— YOUR INSTRUCTIONS —
Leave out the pictures. Return every record otherwise untouched.

(Saved entries)

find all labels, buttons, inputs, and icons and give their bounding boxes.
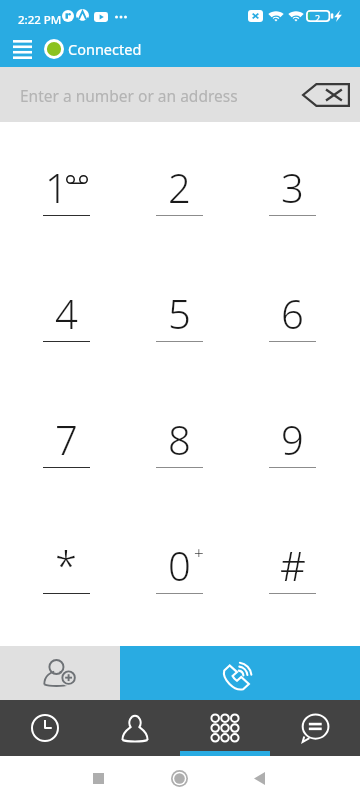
staticText: 8	[168, 412, 191, 466]
staticText: 9	[281, 412, 304, 466]
button[interactable]: #	[236, 502, 349, 628]
staticText: 2	[315, 12, 321, 24]
staticText: +	[194, 541, 204, 564]
staticText: *	[55, 538, 78, 592]
staticText: 3	[281, 160, 304, 214]
button[interactable]: 2	[123, 124, 236, 250]
button[interactable]: *	[10, 502, 123, 628]
button[interactable]: Contacts	[90, 700, 180, 756]
button[interactable]: Messages	[270, 700, 360, 756]
button[interactable]: Add contact	[0, 646, 120, 700]
button[interactable]: 6	[236, 250, 349, 376]
button[interactable]: 9	[236, 376, 349, 502]
button[interactable]: 8	[123, 376, 236, 502]
staticText: 2	[168, 160, 191, 214]
staticText: 1	[45, 160, 68, 214]
button[interactable]: Menu	[0, 28, 45, 67]
button[interactable]: 1	[10, 124, 123, 250]
button[interactable]: Home	[155, 756, 203, 800]
staticText: 6	[281, 286, 304, 340]
staticText: 2:22 PM	[18, 12, 62, 28]
staticText: Enter a number or an address	[20, 85, 238, 106]
staticText: 7	[55, 412, 78, 466]
button[interactable]: 3	[236, 124, 349, 250]
staticText: 5	[168, 286, 191, 340]
staticText: 0	[168, 538, 191, 592]
button[interactable]: 7	[10, 376, 123, 502]
button[interactable]: Back	[235, 756, 283, 800]
button[interactable]: Recents	[0, 700, 90, 756]
button[interactable]: Call	[120, 646, 360, 700]
staticText: Connected	[68, 39, 142, 59]
button[interactable]: Keypad	[180, 700, 270, 756]
button[interactable]: 0	[123, 502, 236, 628]
staticText: #	[280, 538, 306, 592]
button[interactable]: Recent apps	[74, 756, 122, 800]
button[interactable]: Backspace	[295, 67, 357, 122]
button[interactable]: 4	[10, 250, 123, 376]
staticText: 4	[55, 286, 78, 340]
button[interactable]: 5	[123, 250, 236, 376]
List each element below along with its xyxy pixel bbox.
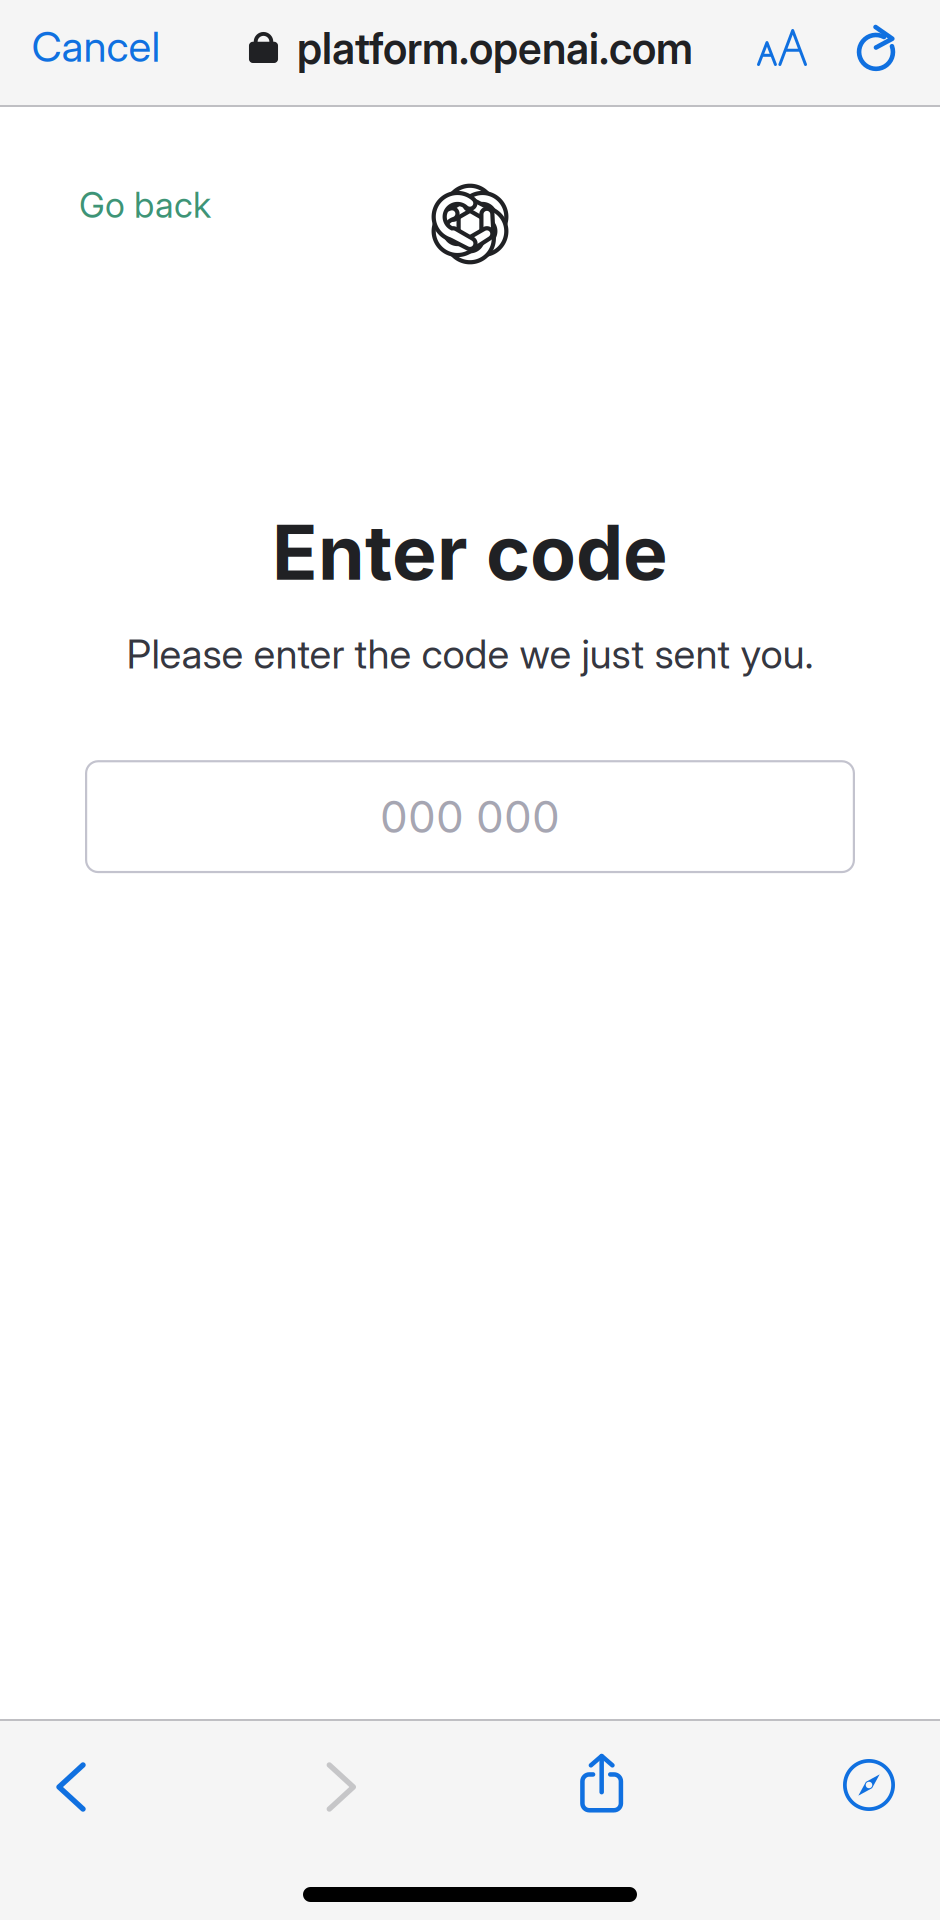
button[interactable]: Open in Safari (798, 1725, 938, 1829)
staticText: Cancel (32, 21, 160, 72)
button[interactable]: Share (533, 1725, 673, 1829)
staticText: Please enter the code we just sent you. (126, 630, 814, 678)
button[interactable]: Forward (267, 1725, 407, 1829)
staticText: Go back (79, 184, 211, 226)
staticText: Enter code (272, 507, 668, 598)
button[interactable]: Text size (749, 10, 841, 96)
button[interactable]: Back (2, 1725, 142, 1829)
staticText: 000 000 (380, 790, 560, 843)
staticText: platform.openai.com (297, 23, 693, 74)
button[interactable]: Go back (79, 177, 239, 233)
button[interactable]: Cancel (16, 10, 176, 96)
button[interactable]: Reload (841, 10, 927, 96)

— ANSWER TO THIS TASK —
find all labels, buttons, inputs, and icons and give their bounding boxes.
staticText: 8	[168, 412, 191, 466]
staticText: 9	[281, 412, 304, 466]
button[interactable]: #	[236, 502, 349, 628]
staticText: 2	[315, 12, 321, 24]
staticText: +	[194, 541, 204, 564]
staticText: *	[55, 538, 78, 592]
staticText: 3	[281, 160, 304, 214]
button[interactable]: 2	[123, 124, 236, 250]
button[interactable]: *	[10, 502, 123, 628]
button[interactable]: Contacts	[90, 700, 180, 756]
button[interactable]: Messages	[270, 700, 360, 756]
button[interactable]: Add contact	[0, 646, 120, 700]
button[interactable]: 6	[236, 250, 349, 376]
button[interactable]: 9	[236, 376, 349, 502]
button[interactable]: 8	[123, 376, 236, 502]
staticText: 2	[168, 160, 191, 214]
staticText: 1	[45, 160, 68, 214]
button[interactable]: Menu	[0, 28, 45, 67]
button[interactable]: 1	[10, 124, 123, 250]
button[interactable]: Home	[155, 756, 203, 800]
staticText: 6	[281, 286, 304, 340]
staticText: 2:22 PM	[18, 12, 62, 28]
staticText: Enter a number or an address	[20, 85, 238, 106]
staticText: 7	[55, 412, 78, 466]
button[interactable]: 3	[236, 124, 349, 250]
staticText: 5	[168, 286, 191, 340]
staticText: 0	[168, 538, 191, 592]
button[interactable]: 7	[10, 376, 123, 502]
button[interactable]: Back	[235, 756, 283, 800]
button[interactable]: Recents	[0, 700, 90, 756]
button[interactable]: Call	[120, 646, 360, 700]
staticText: Connected	[68, 39, 142, 59]
button[interactable]: Keypad	[180, 700, 270, 756]
button[interactable]: 0	[123, 502, 236, 628]
staticText: #	[280, 538, 306, 592]
button[interactable]: Recent apps	[74, 756, 122, 800]
button[interactable]: Backspace	[295, 67, 357, 122]
button[interactable]: 4	[10, 250, 123, 376]
staticText: 4	[55, 286, 78, 340]
button[interactable]: 5	[123, 250, 236, 376]
List each element below along with its xyxy pixel bbox.
button[interactable]: Open in Safari (798, 1725, 938, 1829)
staticText: Cancel (32, 21, 160, 72)
button[interactable]: Share (533, 1725, 673, 1829)
staticText: Please enter the code we just sent you. (126, 630, 814, 678)
button[interactable]: Forward (267, 1725, 407, 1829)
staticText: Go back (79, 184, 211, 226)
staticText: Enter code (272, 507, 668, 598)
button[interactable]: Text size (749, 10, 841, 96)
button[interactable]: Back (2, 1725, 142, 1829)
staticText: 000 000 (380, 790, 560, 843)
staticText: platform.openai.com (297, 23, 693, 74)
button[interactable]: Go back (79, 177, 239, 233)
button[interactable]: Cancel (16, 10, 176, 96)
button[interactable]: Reload (841, 10, 927, 96)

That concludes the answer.